About
Soma Mei Sheng Frazier’s debut novel is forthcoming from Henry Holt & Co. in 2024, represented by Victoria Sanders & Associates. She is Founding Editor of Subnivean, the undergraduate-staffed literary publication of the State University of New York at Oswego. Her work has eared nods from authors and entities ranging from HBO to Zoetrope: All-Story; from Nikki Giovanni to Daniel “Lemony Snicket” Handler to Sarah Shun-lien Bynum to Billy Collins.
Frazier has published three award-winning prose chapbooks: Salve, Don’t Give Up on Alan Greenspan and Collateral Damage: A Triptych. You can also find her stories and poems in ZYZZYVA, Hyphen, Story, Glimmer Train (RIP), The Mississippi Review, Eclectica Magazine, Carve Magazine, Kore Press and more—or read her interviews with CBS, SF Weekly, Women’s Quarterly Conversation and elsewhere. Her work has been nominated for the Pushcart Prize, and won accolades including being named Notable by the storySouth Million Writers Award.

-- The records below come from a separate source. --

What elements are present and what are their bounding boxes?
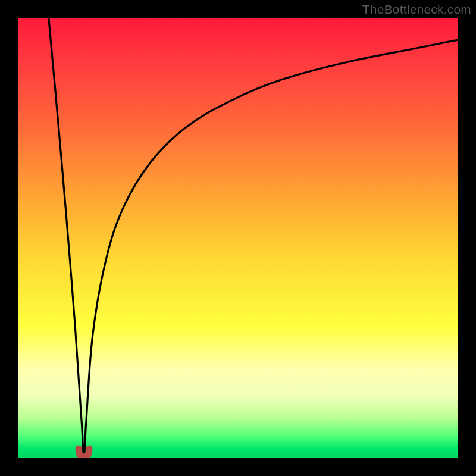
curve-path xyxy=(49,18,458,458)
chart-frame: TheBottleneck.com xyxy=(0,0,476,476)
bottleneck-curve xyxy=(18,18,458,458)
watermark-text: TheBottleneck.com xyxy=(362,2,471,17)
plot-area xyxy=(18,18,458,458)
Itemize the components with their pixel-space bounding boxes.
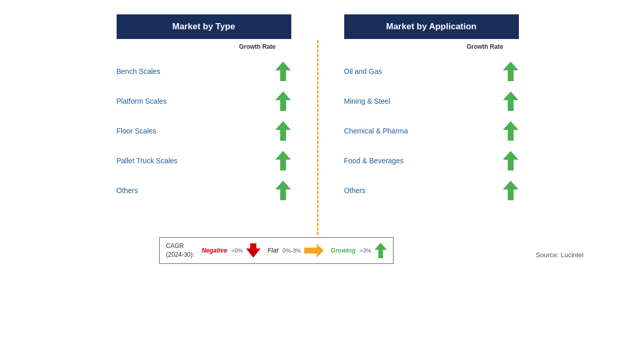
growing-range: >3% — [360, 247, 371, 254]
up-arrow-icon-1 — [275, 91, 291, 111]
svg-marker-9 — [502, 181, 518, 200]
svg-marker-5 — [502, 62, 518, 81]
right-panel: Market by Application Growth Rate Oil an… — [344, 14, 519, 205]
left-item-row: Floor Scales — [117, 116, 291, 146]
up-arrow-icon-2 — [275, 121, 291, 141]
cagr-label: CAGR — [166, 242, 184, 250]
right-up-arrow-icon-1 — [502, 91, 519, 111]
svg-marker-10 — [246, 243, 260, 258]
left-item-label-3: Pallet Truck Scales — [117, 157, 275, 165]
svg-marker-7 — [502, 121, 518, 141]
right-panel-header: Market by Application — [344, 14, 519, 39]
right-item-row: Chemical & Pharma — [344, 116, 519, 146]
right-item-row: Oil and Gas — [344, 56, 519, 86]
left-item-label-1: Platform Scales — [117, 97, 275, 105]
right-up-arrow-icon-4 — [502, 181, 519, 200]
left-growth-rate-label: Growth Rate — [117, 39, 291, 54]
source-text: Source: Lucintel — [536, 251, 584, 259]
right-item-label-0: Oil and Gas — [344, 67, 502, 75]
right-growth-rate-label: Growth Rate — [344, 39, 519, 54]
right-item-label-4: Others — [344, 186, 502, 195]
svg-marker-2 — [275, 121, 290, 141]
svg-marker-6 — [502, 91, 518, 111]
svg-marker-3 — [275, 151, 290, 170]
flat-range: 0%-3% — [283, 247, 301, 254]
cagr-years: (2024-30): — [166, 251, 194, 258]
left-item-label-4: Others — [117, 186, 275, 195]
legend-negative: Negative <0% — [201, 247, 242, 254]
flat-label: Flat — [268, 247, 278, 254]
legend-growing: Growing >3% — [331, 247, 371, 254]
up-arrow-icon-4 — [275, 181, 291, 200]
left-item-label-0: Bench Scales — [117, 67, 275, 75]
up-arrow-icon-0 — [275, 62, 291, 81]
up-arrow-icon-3 — [275, 151, 291, 170]
red-down-arrow-icon — [246, 243, 260, 258]
left-panel-header: Market by Type — [117, 14, 291, 39]
left-item-label-2: Floor Scales — [117, 127, 275, 135]
legend-box: CAGR (2024-30): Negative <0% Flat 0%-3% … — [159, 237, 394, 264]
left-item-row: Bench Scales — [117, 56, 291, 86]
left-panel: Market by Type Growth Rate Bench Scales … — [117, 14, 291, 205]
negative-range: <0% — [231, 247, 242, 254]
right-item-row: Others — [344, 176, 519, 205]
left-item-row: Platform Scales — [117, 86, 291, 116]
svg-marker-0 — [275, 62, 290, 81]
svg-marker-12 — [375, 243, 387, 258]
svg-marker-11 — [304, 244, 324, 258]
svg-marker-4 — [275, 181, 290, 200]
right-item-row: Mining & Steel — [344, 86, 519, 116]
green-up-arrow-legend-icon — [375, 243, 387, 258]
left-item-row: Pallet Truck Scales — [117, 146, 291, 176]
growing-label: Growing — [331, 247, 356, 254]
right-up-arrow-icon-2 — [502, 121, 519, 141]
orange-right-arrow-icon — [304, 243, 324, 258]
right-item-label-1: Mining & Steel — [344, 97, 502, 105]
right-up-arrow-icon-3 — [502, 151, 519, 170]
svg-marker-1 — [275, 91, 290, 111]
right-up-arrow-icon-0 — [502, 62, 519, 81]
left-item-row: Others — [117, 176, 291, 205]
negative-label: Negative — [201, 247, 227, 254]
right-item-row: Food & Beverages — [344, 146, 519, 176]
vertical-divider — [317, 40, 319, 235]
legend-flat: Flat 0%-3% — [268, 247, 301, 254]
right-item-label-2: Chemical & Pharma — [344, 127, 502, 135]
legend-cagr: CAGR (2024-30): — [166, 242, 194, 259]
right-item-label-3: Food & Beverages — [344, 157, 502, 165]
svg-marker-8 — [502, 151, 518, 170]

Soma relocated from California—where she’s served as a San Francisco Library Laureate—to New York in 2019, for a professorship in creative writing and digital storytelling at SUNY Oswego.
Before returning to her native East Coast, Soma served as Chair and Associate Professor of English and the Humanities at University of Silicon Valley. She’s taught at the Sarah Lawrence College Summer High School Writers Program, the University of San Francisco, Oakland School for the Arts, Holy Names University, Gavilan College and Valhalla Women’s Correctional Facility—and worked at KQED, a premier national public media source located in the Bay Area.
Literary Agent:
Victoria Sanders, of Victoria Sanders & Associates
Just read Flyaways in Glimmertrain. Shades of Trumbo’s Johnny Got His Gun. Accurate capture of the sobering centering that occurs when a mother dies (saw mine leave a few years back under similar circumstances). Some Thomas Mann angst over the loss of a home to go home to again on the last page. I loved it.
Kyle, a thousand thanks for your kind words re. “Flyaways.” I’m ridonkulously bad about keeping up with my website (and just saw your note tonight) but am bowled over by your gracious message. The way we – and our loved ones – exit can be beautiful and ugly and painful and a balm, all at once, right? Really glad you related to the story, and I’ve gotta ask: are you a writer? Either way, you’re a very astute reader, and I’m humbled and honored by your note re. Trumbo.